Ich fragte Toni, ob er mit seinem Hund regelmäßig Fahrrad fahren würde oder ähnliches. Er erzählte mir, dass er mit dem Hund Suchspiele machen würde und dass der Hund auch große Freude daran hätte. Dies soll er auch gerne fortführen. Aber bitte auch eine körperliche Auslastung wie Fahrradfahren einbauen. So setzte ich ihn auf unser Hundeschulfahrrad und schickte die beiden los, erst die Auffahrt und dann unsere kleine Straße entlang, auf der mit Begegnungen, egal ob mit Autos oder anderen Hunden kaum zu rechnen ist. Ich sagte ihm, wie weit er fahren sollte, dort dann wieder umdrehen und wieder zu uns zurückkehren. Er fuhr los. Toni auf dem Fahrrad, sein Hund am Dogrunner. Die ersten Meter waren ein wenig holprig, wackelig, schlenkernd, weil auch der Hund sich erst daran gewöhnen musste, neben dem Fahrrad zu laufen. Aber noch keine 100 m die Auffahrt entlang, hatten sich die beiden schon eingespielt, und der Hund lief neben ihm am Fahrrad und schaute dabei zu ihm hoch. Nach ungefähr 20 Minuten kam er zurück. Beide machten einen zufriedenen, fröhlichen Eindruck. „Das habe ich mir viel schwieriger vorgestellt“, freute sich Toni bei seiner Ankunft. Er war froh, dass es so einfach war. Wo sollte da auch das Problem sein? Alles, was wir in diesem Fall von dem Hund wünschten, war doch nur, dass er geradeaus läuft. Mehr nicht. Und auf dem Rückweg hatte er schon den Entschluss gefasst, dies in Zukunft öfters zu machen, weil es beiden so viel Spaß bringt. Ich sagte zu ihm, dass er dies nicht nur öfters machen soll, sondern täglich! Denn eine der Ursachen, warum sein Hund sich so in einer Begegnung verhält, wie es sich eben dargestellt hat, war die fehlende körperliche Ausgeglichenheit des Hundes. Dolly war für seinen Hund quasi ein Versprechen auf Bewegung, auf herumtollen, raufen, rennen. Dabei geht es nicht darum, den Hund so dermaßen auszupowern, dass er den Rest des Tages schlafend in der Ecke liegt, sondern wirklich nur darum, ein entsprechendes Maß zu haben, bei dem der Hund seinen körperlichen Bewegungsdrang befriedigen kann, um ein ausgeglichener Hund zu sein. Und für den Hund von Toni liegt hier in diesem Zusammenhang mit dem Fahrradfahren die Zeit bei ungefähr 20 bis 30 Minuten am Tag.

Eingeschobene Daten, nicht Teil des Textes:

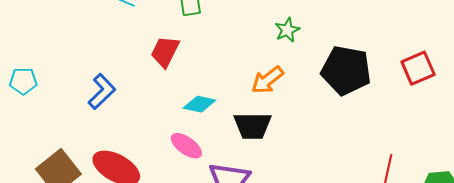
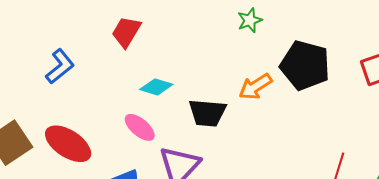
orange arrow: (267, 80) -> (255, 87), moved

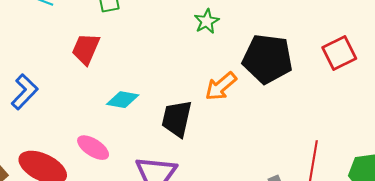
black trapezoid: (207, 113) -> (177, 119), turned 105
pink ellipse: (140, 127) -> (93, 148), moved

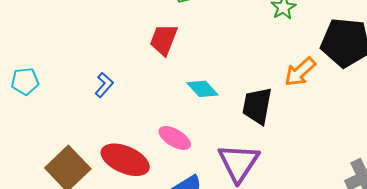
blue L-shape: (25, 92) -> (104, 85), size x0.7
cyan diamond: (123, 100) -> (202, 89), turned 40

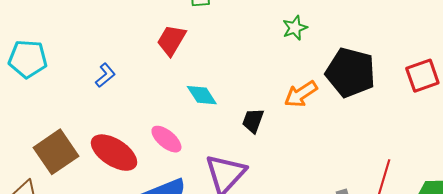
cyan pentagon: (25, 81) -> (28, 59), size x1.4
black trapezoid: (257, 106) -> (253, 121), size x0.7

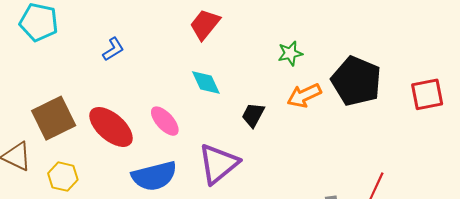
green star: (295, 28) -> (290, 53), moved
red trapezoid: (171, 40) -> (205, 24), moved

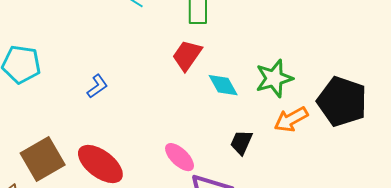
green star: (290, 53) -> (274, 78), size x1.5
cyan diamond: (206, 82) -> (223, 85), moved
pink ellipse: (165, 121) -> (180, 157), moved

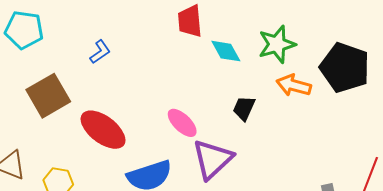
red trapezoid: (187, 55) -> (190, 21), turned -40
orange arrow: (291, 119) -> (294, 85), turned 44
brown square: (43, 159) -> (48, 96), moved

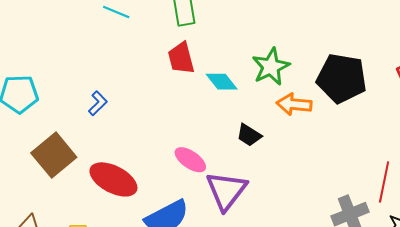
black trapezoid: (244, 108) -> (249, 135), turned -72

Er stieg vom Fahrrad ab. Ich bat ihn, seinen Bauchgürtel mit dem Futter abzulegen und mir zu geben. Ich legte den Bauchgürtel zur Seite und sagte ihm, dass er auf ein Ziel schauen solle, das dort am Ende der Auffahrt steht. Er sollte nirgendwo anders hinschauen. Nur zu diesem Ziel. Dort angekommen soll er umdrehen und wieder zu mir gehen. Er sollte dann nur zu mir schauen. Nirgendwo anders hin. Nur zu mir. Egal, was um mich und ihn herum passiert. Nur zu mir. Alles andere ginge ihn nichts an. Alles andere solle er ausblenden. Er durfte auch nur noch ein Wort sagen und das war das Kommando „Fuß“. Kein anderes Wort. Und dies soll er so sagen, als wenn er es mir sagen würde. Zum Vorteil für uns beide war er sehr empfänglich für bildhafte Suggestionen, die ich dazu verwendete.

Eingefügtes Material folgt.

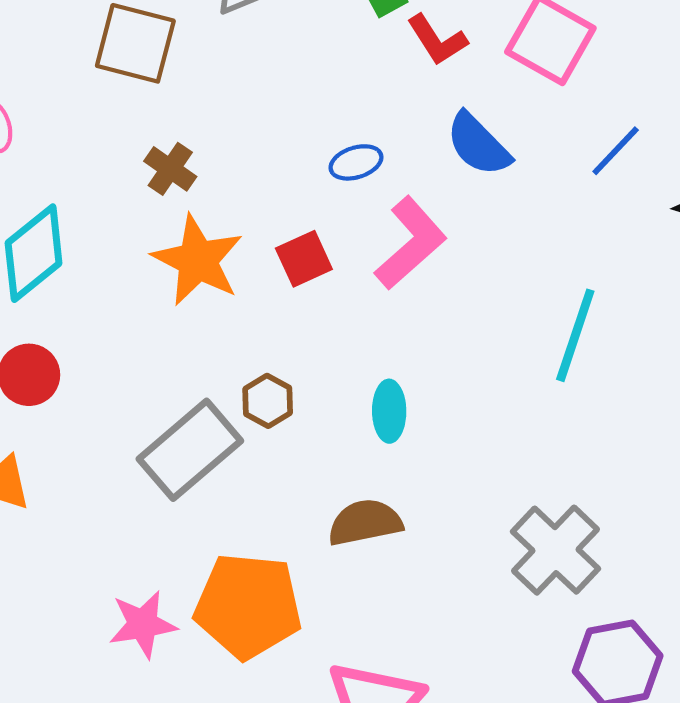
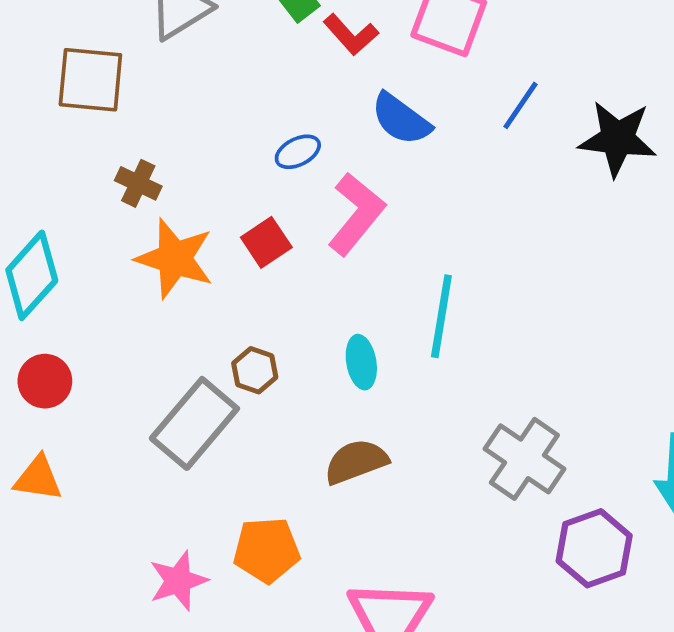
cyan line: (575, 335) -> (441, 316), moved
orange pentagon: (248, 606) -> (267, 550), size x0.7

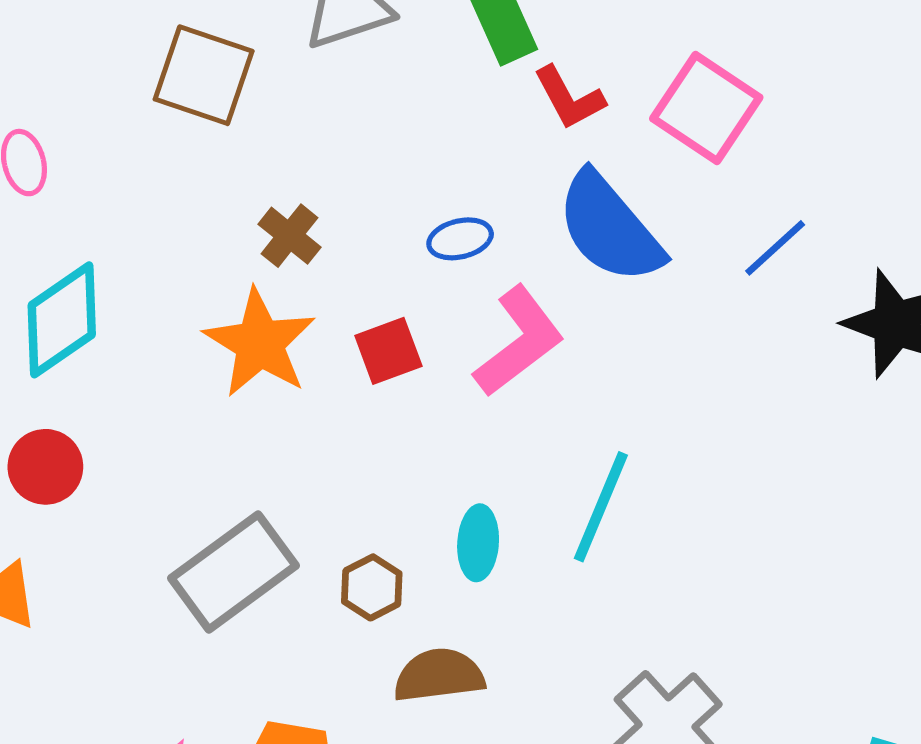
blue semicircle: (401, 119) -> (610, 228), size x1.4
brown cross: (138, 183) -> (289, 236), moved
brown hexagon: (255, 370) -> (372, 587), moved

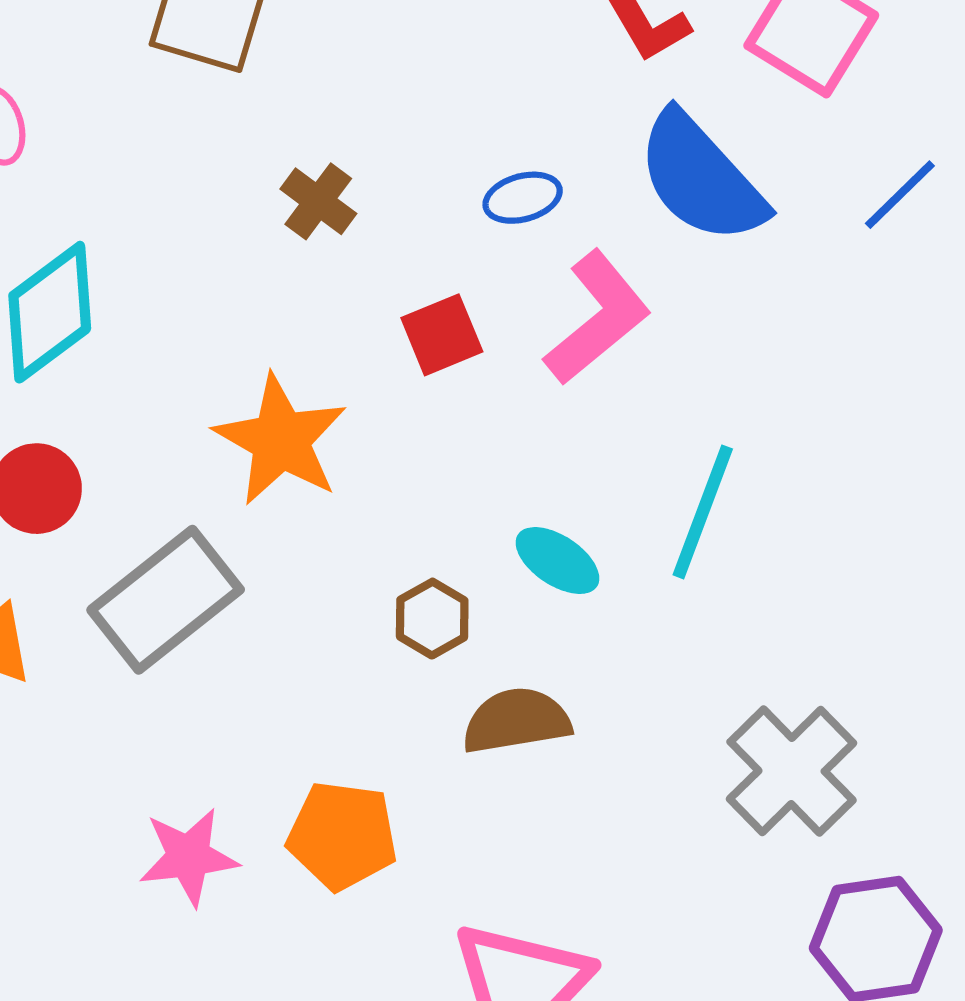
orange star: (260, 343) -> (281, 440), moved
cyan ellipse: (478, 543) -> (557, 561), turned -58
gray rectangle: (233, 572) -> (166, 600), moved

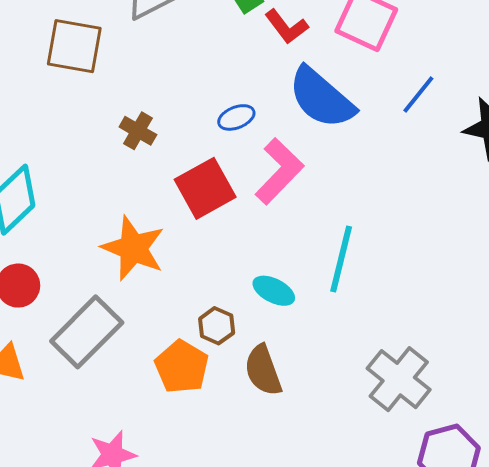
red square: (442, 335) -> (205, 188), size x1.5
brown semicircle: (516, 721) -> (263, 370), turned -94
orange pentagon: (342, 835) -> (182, 367), moved, turned 30

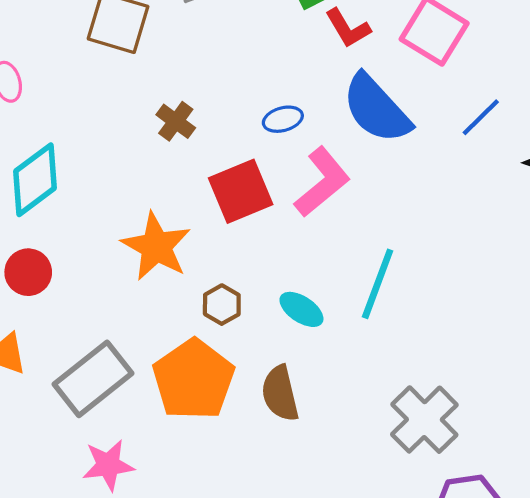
brown hexagon: (217, 326) -> (222, 305), moved
gray rectangle: (87, 332) -> (93, 379), moved
orange pentagon: (182, 367) -> (193, 380), size x1.4

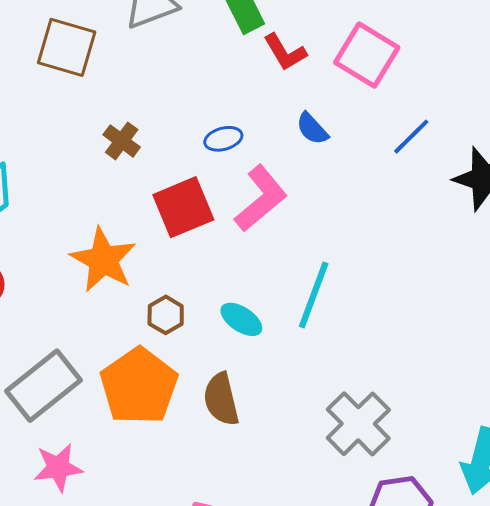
blue semicircle: (376, 109) -> (312, 129), size x0.5

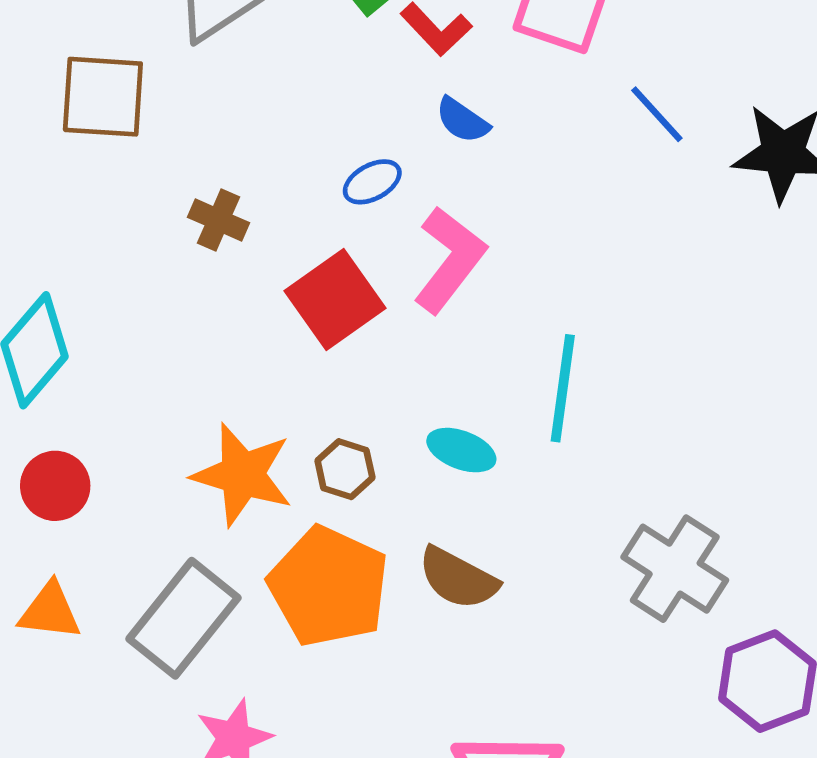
blue semicircle: (312, 129) -> (462, 120), moved
blue line: (411, 137) -> (657, 114), turned -75
orange star: (103, 260) -> (242, 475), moved
brown semicircle: (221, 399) -> (458, 578), turned -36

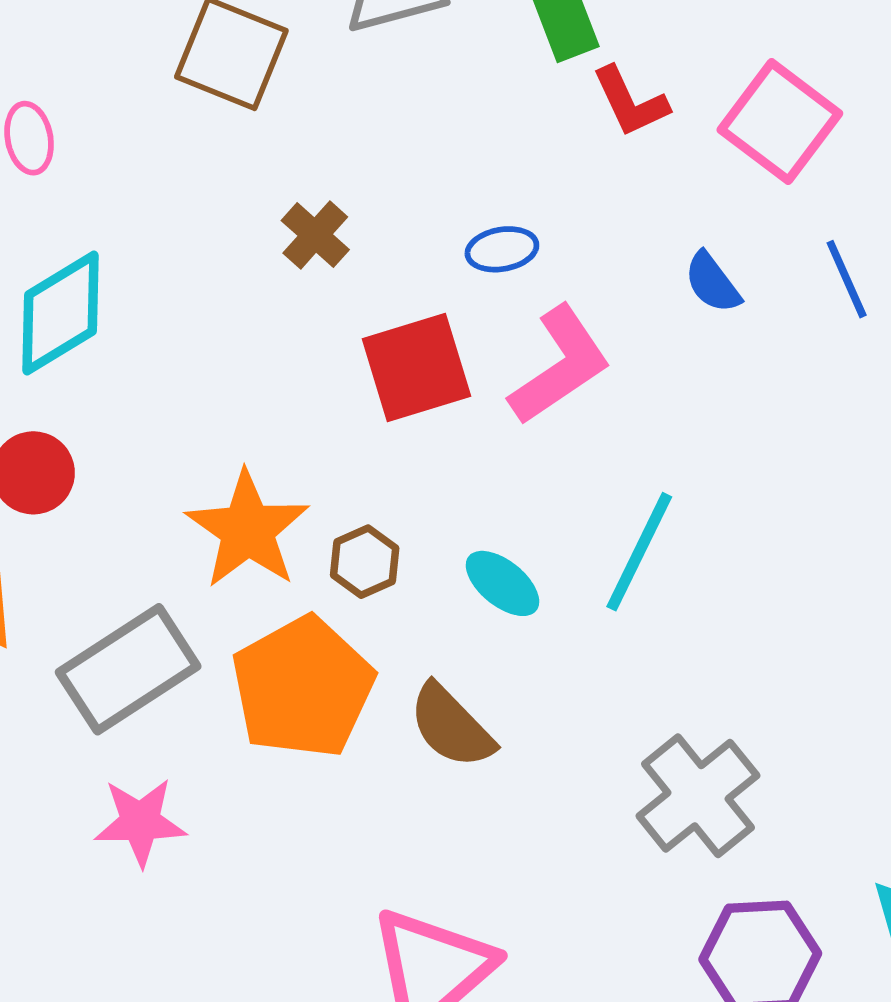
blue semicircle: (462, 120) -> (712, 283), moved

Dann schickte ich ihn los. Die Auffahrt entlang zu dem angegebenen Ziel. Sein braun weißer Boxermischling an seiner linken Seite. Sein Blick nach vorne gerichtet. Und still. Das angegebene Ziel hatte er erreicht und drehte dort wieder um, zurück zu uns zum Hof. Ich stand am Ende der Auffahrt. Er schaute nur zu mir. Nachdem Toni die Hälfte des Weges zurückgegangen war, schickte ich wieder Kirsten mit ihrer Dolly los. Toni schaute weiterhin nur zu mir. Er musste sich zusammenreißen, das merkte man ihm an. Er war auch angespannt und konzentriert. Das konnte man deutlich sehen, konzentriert, alles andere auszublenden, nur zu mir zu schauen. Seine Schrittfrequenz erhöhte sich leicht und sein Schritt wurde steifer. Seine Schultern spannten sich ebenfalls an. Als sich sein Hund und Dolly von Kirsten direkt auf einer Höhe begegneten, schaute sein Hund einmal kurz rüber, zog für den Bruchteil einer Sekunde dahin, ordnete sich aber gleich wieder bei Toni an der Seite ein. Damit waren die ersten Ursachen für das Verhalten des Hundes in Hundebegegnungen gefunden und gelöst.

Toni lieh sich noch am selben Tag in der Fahrradvermietung ein Rad. Er fuhr mit seinem Hund in den kommenden Tagen täglich den Deich an der Elbe entlang. Es gab auch beim Fahrradfahren keine Probleme mehr in den Begegnungen mit anderen Hunden. Sein Hund lief in seinem Tempo an seiner gewünschten Seite geradeaus weiter.

Während wir in den weiteren Tagen des Wochenseminares das Verhalten und die Gedankenwelt von Toni festigten, erklärten wir seinem Boxermischling noch, dass man nichts vom Tisch nehmen solle. Aufgrund des veränderten Verhaltens und des neuen Blickwinkels auf seinen Hund, akzeptierte sein Hund dieses Verbot relativ schnell und problemlos.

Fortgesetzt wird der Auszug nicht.